**Work to be completed**
Verbatim copy without pictures. Please print every entry as it stands.

**Data to process**

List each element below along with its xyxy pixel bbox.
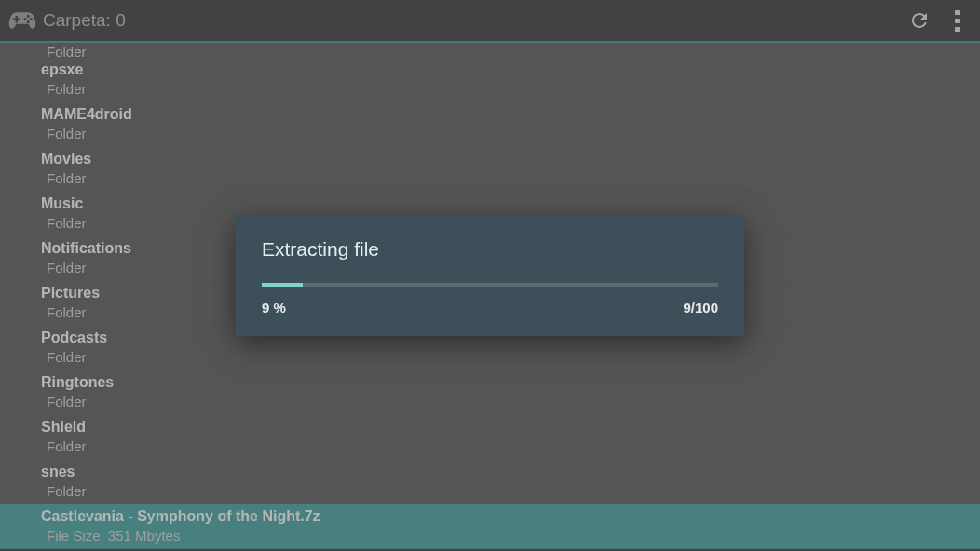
progress-dialog: Extracting file 9 % 9/100 — [236, 216, 744, 336]
progress-percent-label: 9 % — [262, 300, 286, 316]
progress-bar — [262, 283, 718, 287]
dialog-title: Extracting file — [262, 238, 718, 261]
progress-fill — [262, 283, 303, 287]
progress-count-label: 9/100 — [683, 300, 718, 316]
progress-text: 9 % 9/100 — [262, 300, 718, 316]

**Task response**
List each element below along with its xyxy pixel bbox.
progress-dialog: Extracting file 9 % 9/100 — [236, 216, 744, 336]
progress-percent-label: 9 % — [262, 300, 286, 316]
progress-bar — [262, 283, 718, 287]
dialog-title: Extracting file — [262, 238, 718, 261]
progress-fill — [262, 283, 303, 287]
progress-count-label: 9/100 — [683, 300, 718, 316]
progress-text: 9 % 9/100 — [262, 300, 718, 316]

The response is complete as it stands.